Search the entries below for the word "pháp" and copy every line where it appears.

*** Opening PROVIDED RECORDS ***

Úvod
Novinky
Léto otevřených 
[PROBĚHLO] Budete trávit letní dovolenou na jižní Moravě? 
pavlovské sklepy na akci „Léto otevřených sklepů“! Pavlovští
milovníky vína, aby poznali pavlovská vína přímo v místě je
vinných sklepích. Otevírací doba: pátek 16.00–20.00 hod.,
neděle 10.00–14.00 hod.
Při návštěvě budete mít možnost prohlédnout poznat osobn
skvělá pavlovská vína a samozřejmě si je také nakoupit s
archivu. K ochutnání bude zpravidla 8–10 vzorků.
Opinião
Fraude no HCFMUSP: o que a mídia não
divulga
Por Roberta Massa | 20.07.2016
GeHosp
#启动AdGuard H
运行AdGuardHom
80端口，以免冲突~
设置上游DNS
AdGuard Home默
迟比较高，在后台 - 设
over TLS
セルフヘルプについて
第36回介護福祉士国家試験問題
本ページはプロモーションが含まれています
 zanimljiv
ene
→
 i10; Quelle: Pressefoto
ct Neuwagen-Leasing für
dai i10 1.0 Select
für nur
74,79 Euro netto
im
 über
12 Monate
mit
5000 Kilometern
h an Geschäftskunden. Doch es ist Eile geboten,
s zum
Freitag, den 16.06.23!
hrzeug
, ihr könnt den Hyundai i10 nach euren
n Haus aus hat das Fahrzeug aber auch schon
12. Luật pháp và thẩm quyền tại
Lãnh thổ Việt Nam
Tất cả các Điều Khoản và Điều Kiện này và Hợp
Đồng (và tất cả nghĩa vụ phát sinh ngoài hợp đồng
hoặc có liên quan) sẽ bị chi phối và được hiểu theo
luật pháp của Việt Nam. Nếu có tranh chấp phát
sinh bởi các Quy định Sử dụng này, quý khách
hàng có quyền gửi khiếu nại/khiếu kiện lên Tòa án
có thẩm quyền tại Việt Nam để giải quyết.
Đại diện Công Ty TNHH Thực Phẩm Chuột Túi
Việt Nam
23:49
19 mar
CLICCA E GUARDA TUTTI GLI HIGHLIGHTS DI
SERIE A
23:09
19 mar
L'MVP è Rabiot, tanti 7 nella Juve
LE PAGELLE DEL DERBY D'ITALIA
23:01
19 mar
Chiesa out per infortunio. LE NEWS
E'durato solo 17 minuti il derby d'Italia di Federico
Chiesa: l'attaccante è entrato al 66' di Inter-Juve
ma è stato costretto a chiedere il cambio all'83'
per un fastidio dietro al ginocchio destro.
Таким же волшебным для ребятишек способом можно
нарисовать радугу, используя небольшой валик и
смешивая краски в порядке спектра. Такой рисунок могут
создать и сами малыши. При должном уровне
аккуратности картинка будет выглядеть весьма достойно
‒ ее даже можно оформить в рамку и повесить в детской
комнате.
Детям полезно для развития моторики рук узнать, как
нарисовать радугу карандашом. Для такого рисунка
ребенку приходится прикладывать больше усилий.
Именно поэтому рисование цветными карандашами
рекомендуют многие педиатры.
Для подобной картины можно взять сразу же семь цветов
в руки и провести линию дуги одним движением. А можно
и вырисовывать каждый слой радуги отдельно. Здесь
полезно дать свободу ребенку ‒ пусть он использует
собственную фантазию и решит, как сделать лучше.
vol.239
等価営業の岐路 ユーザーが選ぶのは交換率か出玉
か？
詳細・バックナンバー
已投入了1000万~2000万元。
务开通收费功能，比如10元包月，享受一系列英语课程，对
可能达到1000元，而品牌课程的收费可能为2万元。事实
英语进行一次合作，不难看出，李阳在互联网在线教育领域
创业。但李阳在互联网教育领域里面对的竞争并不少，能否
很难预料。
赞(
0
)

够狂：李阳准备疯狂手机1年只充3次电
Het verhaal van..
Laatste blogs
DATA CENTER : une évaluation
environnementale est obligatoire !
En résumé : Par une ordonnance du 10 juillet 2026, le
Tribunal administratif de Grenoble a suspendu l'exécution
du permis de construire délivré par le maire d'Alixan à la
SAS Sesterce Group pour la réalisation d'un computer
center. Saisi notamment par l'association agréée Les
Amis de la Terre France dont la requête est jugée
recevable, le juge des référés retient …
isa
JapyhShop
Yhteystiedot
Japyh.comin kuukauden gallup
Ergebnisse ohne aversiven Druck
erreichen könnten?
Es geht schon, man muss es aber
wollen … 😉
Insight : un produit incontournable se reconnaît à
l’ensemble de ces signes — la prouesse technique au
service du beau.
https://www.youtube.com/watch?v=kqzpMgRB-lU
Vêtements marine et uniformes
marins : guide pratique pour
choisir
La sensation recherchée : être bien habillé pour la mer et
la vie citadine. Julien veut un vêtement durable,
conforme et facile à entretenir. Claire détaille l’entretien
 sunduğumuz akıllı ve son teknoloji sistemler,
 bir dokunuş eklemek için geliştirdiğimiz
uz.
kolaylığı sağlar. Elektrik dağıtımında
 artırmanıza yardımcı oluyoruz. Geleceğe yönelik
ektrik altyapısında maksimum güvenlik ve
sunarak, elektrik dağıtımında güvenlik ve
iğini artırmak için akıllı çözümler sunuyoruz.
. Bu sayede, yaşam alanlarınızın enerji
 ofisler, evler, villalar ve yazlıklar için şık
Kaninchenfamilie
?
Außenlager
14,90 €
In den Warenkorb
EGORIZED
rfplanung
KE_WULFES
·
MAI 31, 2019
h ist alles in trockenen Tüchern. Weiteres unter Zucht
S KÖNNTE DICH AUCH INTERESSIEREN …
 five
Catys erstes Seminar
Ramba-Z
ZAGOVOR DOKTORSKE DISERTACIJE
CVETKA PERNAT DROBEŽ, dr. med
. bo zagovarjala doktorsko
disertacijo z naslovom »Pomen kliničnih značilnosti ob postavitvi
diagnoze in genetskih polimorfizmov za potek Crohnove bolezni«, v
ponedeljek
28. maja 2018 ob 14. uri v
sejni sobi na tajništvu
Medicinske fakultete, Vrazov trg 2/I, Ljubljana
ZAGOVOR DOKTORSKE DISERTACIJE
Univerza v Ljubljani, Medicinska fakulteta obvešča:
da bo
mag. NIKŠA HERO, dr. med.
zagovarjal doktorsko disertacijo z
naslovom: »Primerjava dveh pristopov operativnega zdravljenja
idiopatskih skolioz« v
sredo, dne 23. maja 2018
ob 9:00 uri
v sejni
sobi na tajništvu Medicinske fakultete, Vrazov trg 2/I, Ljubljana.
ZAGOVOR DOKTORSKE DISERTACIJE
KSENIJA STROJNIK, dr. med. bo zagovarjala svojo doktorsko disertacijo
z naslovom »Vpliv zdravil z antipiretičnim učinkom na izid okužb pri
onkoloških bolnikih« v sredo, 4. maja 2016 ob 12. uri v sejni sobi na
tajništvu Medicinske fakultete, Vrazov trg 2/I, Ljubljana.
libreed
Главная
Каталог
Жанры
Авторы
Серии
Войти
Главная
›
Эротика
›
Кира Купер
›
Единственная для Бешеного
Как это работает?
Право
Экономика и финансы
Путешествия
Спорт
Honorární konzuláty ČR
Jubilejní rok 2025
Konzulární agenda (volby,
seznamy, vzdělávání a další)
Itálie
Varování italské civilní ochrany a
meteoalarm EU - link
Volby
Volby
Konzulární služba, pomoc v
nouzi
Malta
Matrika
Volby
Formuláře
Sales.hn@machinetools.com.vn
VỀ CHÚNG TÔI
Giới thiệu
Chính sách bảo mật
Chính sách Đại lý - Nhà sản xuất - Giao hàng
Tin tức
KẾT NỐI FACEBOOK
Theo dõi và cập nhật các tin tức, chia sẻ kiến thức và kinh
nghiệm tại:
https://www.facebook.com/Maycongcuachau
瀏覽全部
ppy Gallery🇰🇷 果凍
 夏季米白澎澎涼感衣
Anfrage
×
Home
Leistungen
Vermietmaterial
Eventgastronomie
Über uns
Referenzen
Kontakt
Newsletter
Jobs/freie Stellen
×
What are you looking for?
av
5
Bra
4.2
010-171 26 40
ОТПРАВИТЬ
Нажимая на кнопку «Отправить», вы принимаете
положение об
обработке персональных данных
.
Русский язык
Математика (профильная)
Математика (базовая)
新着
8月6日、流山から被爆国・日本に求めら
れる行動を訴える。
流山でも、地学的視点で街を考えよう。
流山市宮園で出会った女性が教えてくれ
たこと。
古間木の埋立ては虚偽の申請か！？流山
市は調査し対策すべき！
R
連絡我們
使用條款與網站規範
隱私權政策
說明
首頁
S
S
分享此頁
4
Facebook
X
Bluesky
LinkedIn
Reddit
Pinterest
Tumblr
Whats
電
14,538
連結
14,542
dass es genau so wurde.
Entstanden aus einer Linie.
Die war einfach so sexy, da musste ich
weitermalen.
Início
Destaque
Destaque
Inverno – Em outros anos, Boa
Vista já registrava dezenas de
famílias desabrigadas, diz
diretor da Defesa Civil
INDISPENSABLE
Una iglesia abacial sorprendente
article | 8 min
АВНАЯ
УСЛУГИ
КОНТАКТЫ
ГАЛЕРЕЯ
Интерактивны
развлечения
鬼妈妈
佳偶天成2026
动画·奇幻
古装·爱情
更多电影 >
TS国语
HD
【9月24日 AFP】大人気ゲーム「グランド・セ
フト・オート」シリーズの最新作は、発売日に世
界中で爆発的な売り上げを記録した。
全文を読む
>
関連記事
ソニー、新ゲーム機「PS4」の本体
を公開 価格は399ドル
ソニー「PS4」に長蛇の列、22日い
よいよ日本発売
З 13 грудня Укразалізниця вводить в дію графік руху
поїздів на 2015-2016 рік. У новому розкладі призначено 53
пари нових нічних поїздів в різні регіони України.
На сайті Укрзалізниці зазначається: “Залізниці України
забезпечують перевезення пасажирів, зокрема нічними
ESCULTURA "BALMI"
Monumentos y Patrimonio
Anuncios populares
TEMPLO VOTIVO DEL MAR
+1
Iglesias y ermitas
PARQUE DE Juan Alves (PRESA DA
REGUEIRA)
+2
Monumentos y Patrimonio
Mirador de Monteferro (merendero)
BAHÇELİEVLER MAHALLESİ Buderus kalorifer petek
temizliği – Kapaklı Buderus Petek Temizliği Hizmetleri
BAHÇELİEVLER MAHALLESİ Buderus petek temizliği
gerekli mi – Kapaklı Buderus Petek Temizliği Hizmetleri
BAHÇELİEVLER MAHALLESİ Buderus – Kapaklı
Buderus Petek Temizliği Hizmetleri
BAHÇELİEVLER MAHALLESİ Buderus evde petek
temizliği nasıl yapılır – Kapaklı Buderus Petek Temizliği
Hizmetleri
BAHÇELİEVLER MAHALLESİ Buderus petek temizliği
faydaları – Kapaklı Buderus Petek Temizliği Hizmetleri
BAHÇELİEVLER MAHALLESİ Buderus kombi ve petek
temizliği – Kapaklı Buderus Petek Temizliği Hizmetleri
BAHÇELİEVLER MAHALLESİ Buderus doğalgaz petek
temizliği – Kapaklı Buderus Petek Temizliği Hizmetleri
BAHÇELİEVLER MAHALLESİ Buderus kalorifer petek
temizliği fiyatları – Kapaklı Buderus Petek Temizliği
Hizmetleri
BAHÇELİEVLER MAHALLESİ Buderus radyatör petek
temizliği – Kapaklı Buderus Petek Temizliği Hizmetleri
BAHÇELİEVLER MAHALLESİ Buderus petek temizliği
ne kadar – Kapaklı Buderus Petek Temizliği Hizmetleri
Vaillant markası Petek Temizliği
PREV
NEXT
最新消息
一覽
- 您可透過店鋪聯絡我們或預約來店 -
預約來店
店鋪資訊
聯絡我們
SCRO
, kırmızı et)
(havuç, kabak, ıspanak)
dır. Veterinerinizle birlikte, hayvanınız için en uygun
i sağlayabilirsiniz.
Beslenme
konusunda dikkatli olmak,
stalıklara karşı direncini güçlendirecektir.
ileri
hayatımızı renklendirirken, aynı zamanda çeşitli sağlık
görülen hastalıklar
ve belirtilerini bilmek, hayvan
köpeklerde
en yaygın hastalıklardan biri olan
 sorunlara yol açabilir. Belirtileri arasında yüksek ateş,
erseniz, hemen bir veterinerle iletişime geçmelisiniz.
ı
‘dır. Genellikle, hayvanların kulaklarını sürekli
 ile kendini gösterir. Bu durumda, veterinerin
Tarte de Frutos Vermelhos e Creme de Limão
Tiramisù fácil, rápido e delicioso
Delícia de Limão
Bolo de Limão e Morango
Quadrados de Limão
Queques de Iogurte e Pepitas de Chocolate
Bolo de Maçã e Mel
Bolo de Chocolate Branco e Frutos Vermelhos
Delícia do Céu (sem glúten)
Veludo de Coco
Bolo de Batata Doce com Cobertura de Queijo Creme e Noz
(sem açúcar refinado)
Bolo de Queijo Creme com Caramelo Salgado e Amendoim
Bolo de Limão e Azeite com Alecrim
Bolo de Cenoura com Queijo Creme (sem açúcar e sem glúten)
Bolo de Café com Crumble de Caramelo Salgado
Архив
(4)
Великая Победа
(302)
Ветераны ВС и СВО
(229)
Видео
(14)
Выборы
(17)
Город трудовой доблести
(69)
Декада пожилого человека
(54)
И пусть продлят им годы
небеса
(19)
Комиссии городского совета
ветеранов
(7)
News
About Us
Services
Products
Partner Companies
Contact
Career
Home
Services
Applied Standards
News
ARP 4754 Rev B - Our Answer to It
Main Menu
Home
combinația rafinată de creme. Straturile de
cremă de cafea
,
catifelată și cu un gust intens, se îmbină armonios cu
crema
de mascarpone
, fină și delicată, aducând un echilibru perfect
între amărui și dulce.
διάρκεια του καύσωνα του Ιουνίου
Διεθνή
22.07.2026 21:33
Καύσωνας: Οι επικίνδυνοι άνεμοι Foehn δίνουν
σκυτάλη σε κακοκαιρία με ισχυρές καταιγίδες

*** Closing PROVIDED RECORDS ***

WRITTEN SOLUTION
12. Luật pháp và thẩm quyền tại
luật pháp của Việt Nam. Nếu có tranh chấp phát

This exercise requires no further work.